W＝(h _{boiler_out}-h _{boiler_in})·G _boiler+(h _{reheater_out}-h _{reheater_in})·G _reheater-W _elec/η _elec，

Wherein,

W: heat-shift [W=J/s],

Tm: log-mean temperature difference [K],

H _{boiler_out}: boiler export enthalpy [J/kg],

H _{boiler_in}: boiler inlet enthalpy [J/kg],

G _boiler: boiler flow [kg/s],

H _{reheater_out}: reheating portion outlet enthalpy [J/kg],

H _{boiler_in}: reheating portion entrance enthalpy [J/kg],

G _reheater: reheating portion flow [kg/s],

W _elec: generator exports [W=J/s],

η _elec: generator efficiency [-].

5. the management method of generating equipment according to claim 4, is characterized in that,

The management method of described generating equipment also comprises:

Obtain the vacuum in described generating equipment; And

Based on described vacuum from a reference value well-behaved from described KA value from a reference value well-behaved from, evaluate the performance of the equipment beyond described condenser.

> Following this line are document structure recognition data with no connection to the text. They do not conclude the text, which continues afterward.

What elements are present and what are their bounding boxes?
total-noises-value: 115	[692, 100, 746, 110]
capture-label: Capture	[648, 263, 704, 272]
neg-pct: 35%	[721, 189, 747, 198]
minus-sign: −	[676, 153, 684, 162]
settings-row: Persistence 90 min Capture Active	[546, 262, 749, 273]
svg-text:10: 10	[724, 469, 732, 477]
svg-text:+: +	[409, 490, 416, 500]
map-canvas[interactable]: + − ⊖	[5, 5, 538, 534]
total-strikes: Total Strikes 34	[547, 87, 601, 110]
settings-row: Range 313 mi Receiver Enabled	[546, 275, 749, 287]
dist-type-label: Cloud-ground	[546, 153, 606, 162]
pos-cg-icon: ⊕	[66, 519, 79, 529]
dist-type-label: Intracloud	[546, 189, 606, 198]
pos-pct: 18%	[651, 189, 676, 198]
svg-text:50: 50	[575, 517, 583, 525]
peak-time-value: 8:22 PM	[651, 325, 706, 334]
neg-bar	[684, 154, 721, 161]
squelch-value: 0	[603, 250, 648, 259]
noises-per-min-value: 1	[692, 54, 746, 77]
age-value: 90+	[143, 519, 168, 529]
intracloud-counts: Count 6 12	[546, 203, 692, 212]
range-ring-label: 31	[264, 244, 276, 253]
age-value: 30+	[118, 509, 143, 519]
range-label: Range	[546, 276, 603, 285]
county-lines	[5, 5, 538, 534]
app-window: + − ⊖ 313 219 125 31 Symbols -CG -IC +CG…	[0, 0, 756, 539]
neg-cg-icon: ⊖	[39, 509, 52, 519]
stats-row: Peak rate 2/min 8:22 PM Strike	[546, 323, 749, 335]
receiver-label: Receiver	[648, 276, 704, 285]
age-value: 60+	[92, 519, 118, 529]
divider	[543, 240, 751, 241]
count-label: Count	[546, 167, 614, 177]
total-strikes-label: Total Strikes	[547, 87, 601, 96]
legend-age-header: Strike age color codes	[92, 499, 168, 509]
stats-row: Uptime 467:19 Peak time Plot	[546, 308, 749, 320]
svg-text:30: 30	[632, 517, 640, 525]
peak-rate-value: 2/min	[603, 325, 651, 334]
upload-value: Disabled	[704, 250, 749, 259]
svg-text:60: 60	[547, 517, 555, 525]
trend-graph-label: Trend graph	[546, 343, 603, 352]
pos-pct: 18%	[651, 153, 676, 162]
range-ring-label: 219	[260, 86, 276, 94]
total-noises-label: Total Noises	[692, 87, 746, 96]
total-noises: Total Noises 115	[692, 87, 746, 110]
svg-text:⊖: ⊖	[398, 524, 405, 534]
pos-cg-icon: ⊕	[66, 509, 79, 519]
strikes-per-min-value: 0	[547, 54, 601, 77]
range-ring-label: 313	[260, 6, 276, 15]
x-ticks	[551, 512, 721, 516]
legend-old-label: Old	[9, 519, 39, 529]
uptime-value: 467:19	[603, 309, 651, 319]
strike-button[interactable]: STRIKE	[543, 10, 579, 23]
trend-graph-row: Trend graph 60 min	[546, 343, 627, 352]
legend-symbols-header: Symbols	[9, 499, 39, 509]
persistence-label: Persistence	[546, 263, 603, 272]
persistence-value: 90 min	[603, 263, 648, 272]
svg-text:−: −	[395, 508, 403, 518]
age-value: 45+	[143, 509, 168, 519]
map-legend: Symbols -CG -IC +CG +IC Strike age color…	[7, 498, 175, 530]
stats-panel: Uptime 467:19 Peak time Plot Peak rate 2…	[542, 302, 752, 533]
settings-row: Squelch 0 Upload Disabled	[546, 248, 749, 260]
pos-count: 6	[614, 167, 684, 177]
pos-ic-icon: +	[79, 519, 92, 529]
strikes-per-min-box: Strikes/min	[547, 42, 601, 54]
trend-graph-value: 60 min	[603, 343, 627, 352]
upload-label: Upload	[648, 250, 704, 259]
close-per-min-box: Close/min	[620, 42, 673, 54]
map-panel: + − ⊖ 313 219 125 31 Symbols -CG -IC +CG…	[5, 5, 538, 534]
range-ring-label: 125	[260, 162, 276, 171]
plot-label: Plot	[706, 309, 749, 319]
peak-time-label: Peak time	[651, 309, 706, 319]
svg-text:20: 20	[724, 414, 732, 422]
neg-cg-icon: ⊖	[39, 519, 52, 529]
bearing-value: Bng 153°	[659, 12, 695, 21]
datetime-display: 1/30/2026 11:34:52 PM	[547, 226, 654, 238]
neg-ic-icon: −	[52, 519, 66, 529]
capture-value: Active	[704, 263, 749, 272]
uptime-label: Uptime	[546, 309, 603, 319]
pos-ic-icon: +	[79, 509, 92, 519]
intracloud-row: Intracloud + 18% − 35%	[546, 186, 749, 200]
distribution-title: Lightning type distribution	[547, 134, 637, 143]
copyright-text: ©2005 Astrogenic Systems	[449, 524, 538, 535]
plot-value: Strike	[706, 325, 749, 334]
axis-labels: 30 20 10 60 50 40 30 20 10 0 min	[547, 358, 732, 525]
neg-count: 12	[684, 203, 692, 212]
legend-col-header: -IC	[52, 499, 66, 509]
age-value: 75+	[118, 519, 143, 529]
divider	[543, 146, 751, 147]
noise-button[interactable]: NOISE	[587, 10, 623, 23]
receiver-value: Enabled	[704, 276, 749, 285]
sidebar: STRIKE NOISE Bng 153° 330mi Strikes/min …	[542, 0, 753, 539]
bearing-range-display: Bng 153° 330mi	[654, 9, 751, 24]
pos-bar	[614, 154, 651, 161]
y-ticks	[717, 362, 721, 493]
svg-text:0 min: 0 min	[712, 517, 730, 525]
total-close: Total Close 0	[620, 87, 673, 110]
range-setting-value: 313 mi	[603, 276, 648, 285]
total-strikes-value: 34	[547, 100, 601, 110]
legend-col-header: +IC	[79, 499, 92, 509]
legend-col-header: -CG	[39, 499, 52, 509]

6. the management method of the generating equipment according to claim 4 or 5, is characterized in that,

The management method of described generating equipment also comprises:

The situation that described generating equipment is safeguarded and do not safeguard and continue use situation between compare expense; And

Based on the comparative result of described expense, judge whether the maintenance needing to carry out described generating equipment.

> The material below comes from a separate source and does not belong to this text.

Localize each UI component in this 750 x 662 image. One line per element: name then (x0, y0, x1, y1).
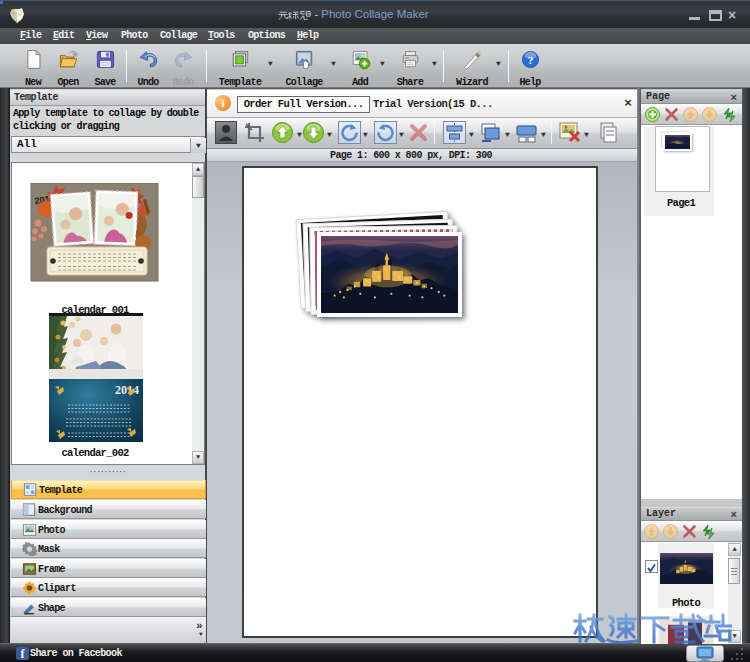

7. a management system for generating equipment, it is the system of management generating equipment, and the feature of the management system of described generating equipment is,

Described generating equipment comprises heating system, generator, condenser, measurement mechanism, control device and reheating portion,

Described heating system comprises boiler,

The management system of described generating equipment comprises:

(1) obtain the KA value of the heat conductivility representing condenser according to the thermal balance of described generating equipment, and (2) obtain the device of the vacuum in described generating equipment; And

The efferent of information exporting the information relevant to described KA value and be correlated with described vacuum,

Described control device, based on comprising being heated and the heat of being heated input in described reheating portion and the balance between the thermal output comprising the output of described generator and the heat release of described condenser from described boiler, uses and calculates described KA value with following formula,

KA＝W/Tm，

W＝(h _{boiler_out}-h _{boiler_in})·G _boiler+(h _{reheater_out}-h _{reheater_in})·G _reheater-W _elec/η _elec，

Wherein,

W: heat-shift [W=J/s],

Tm: log-mean temperature difference [K],

H _{boiler_out}: boiler export enthalpy [J/kg],

H _{boiler_in}: boiler inlet enthalpy [J/kg],

G _boiler: boiler flow [kg/s],

H _{reheater_out}: reheating portion outlet enthalpy [J/kg],

H _{boiler_in}: reheating portion entrance enthalpy [J/kg],

G _reheater: reheating portion flow [kg/s],

W _elec: generator exports [W=J/s],

η _elec: generator efficiency [-].

8. the management system of generating equipment according to claim 7, is characterized in that,

Described efferent show side by side or print represent described KA value from a reference value well-behaved from information and expression described vacuum from a reference value well-behaved from information.

9. the management system of generating equipment according to claim 8, is characterized in that,

Described control device, based on the information relevant to described KA value and the information relevant with described vacuum, judges the hydraulic performance decline of the equipment beyond described condenser and described condenser.